Hi Rupert,
I'm sorry I should have clarified. I already deleted both the dist and
destination folders before reindexing, see below for the script I use. That
didn't work. I have now resorted to reinitializing the entire indexing setup,
reinstalling the jar, and rebuilding the index in /sling/indexes/default/...

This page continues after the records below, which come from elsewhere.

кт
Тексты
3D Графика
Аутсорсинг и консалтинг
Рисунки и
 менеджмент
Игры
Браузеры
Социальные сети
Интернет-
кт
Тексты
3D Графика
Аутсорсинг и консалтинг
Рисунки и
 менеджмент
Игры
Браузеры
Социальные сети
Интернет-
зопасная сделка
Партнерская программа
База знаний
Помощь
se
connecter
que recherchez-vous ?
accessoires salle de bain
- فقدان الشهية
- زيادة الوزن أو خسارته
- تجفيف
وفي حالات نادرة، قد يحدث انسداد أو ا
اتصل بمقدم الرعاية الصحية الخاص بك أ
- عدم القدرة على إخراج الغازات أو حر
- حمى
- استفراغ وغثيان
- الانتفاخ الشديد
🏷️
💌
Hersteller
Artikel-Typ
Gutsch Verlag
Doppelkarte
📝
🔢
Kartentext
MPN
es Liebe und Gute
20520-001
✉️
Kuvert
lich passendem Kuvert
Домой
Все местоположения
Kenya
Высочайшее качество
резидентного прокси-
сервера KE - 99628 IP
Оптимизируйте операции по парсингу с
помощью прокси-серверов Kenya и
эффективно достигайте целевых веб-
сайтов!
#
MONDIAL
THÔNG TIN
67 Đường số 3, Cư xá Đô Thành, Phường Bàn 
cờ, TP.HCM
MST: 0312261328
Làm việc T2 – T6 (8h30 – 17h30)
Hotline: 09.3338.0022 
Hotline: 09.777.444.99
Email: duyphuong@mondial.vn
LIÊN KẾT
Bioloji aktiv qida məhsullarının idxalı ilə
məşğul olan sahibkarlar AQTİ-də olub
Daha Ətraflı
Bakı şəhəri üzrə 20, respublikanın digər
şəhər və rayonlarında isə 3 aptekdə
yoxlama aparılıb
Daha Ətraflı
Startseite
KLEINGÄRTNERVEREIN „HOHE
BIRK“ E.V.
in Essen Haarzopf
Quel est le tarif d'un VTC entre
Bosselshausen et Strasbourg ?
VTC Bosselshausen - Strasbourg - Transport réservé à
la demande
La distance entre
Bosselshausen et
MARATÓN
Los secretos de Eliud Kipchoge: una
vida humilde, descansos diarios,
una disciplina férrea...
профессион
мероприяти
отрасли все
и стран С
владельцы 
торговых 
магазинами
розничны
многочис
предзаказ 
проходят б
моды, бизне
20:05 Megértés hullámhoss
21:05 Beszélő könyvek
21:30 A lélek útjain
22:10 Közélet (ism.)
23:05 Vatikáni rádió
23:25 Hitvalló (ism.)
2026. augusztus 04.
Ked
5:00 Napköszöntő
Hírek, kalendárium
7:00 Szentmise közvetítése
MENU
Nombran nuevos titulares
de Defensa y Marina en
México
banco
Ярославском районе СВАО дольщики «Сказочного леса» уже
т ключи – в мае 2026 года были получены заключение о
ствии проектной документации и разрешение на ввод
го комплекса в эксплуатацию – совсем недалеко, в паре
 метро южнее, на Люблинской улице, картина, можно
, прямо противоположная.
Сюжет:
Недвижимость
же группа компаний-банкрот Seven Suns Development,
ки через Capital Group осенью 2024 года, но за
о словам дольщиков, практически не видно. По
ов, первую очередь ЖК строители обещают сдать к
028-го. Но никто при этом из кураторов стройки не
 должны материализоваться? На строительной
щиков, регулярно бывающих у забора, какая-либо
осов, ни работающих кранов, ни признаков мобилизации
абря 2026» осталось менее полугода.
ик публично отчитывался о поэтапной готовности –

and I am OK. But this is definitely something inside Stanbol, as I have been
judiciously deleting those indexing folders.
Thanks,
Michel
rm ../stanbol/sling/datafiles/TZW.solrindex.zip
sleep 5
cd TZW
rm -rf indexing/destination
rm -rf indexing/dist
java -jar
org.apache.stanbol.entityhub.indexing.genericrdf-0.9.0-incubating-SNAPSHOT-jar-with-dependencies.jar
index
mv indexing/dist/TZW.solrindex.zip ../../stanbol/sling/datafiles
On 26 mrt. 2012, at 17:11, Rupert Westenthaler wrote:
> Hi Michel
> On 26.03.2012, at 16:40, Michel Benevento wrote:
>
>> Hello,
>>
>> As I am experimenting with various versions of my importfile I have changed
>> my namespace urls. But when I refresh the index, the old namespaces keep
>> accumulating in my results, resulting in duplicates. Is this intended
>> behavior? How can I get rid of these (cached?) results and return to a
>> pristine state?
>>
>
> I think I have an explanation for what you are seeing. Can you please check
> that.
>
> The indexing tool does NOT delete the "{indexing-root}/indexing/destination"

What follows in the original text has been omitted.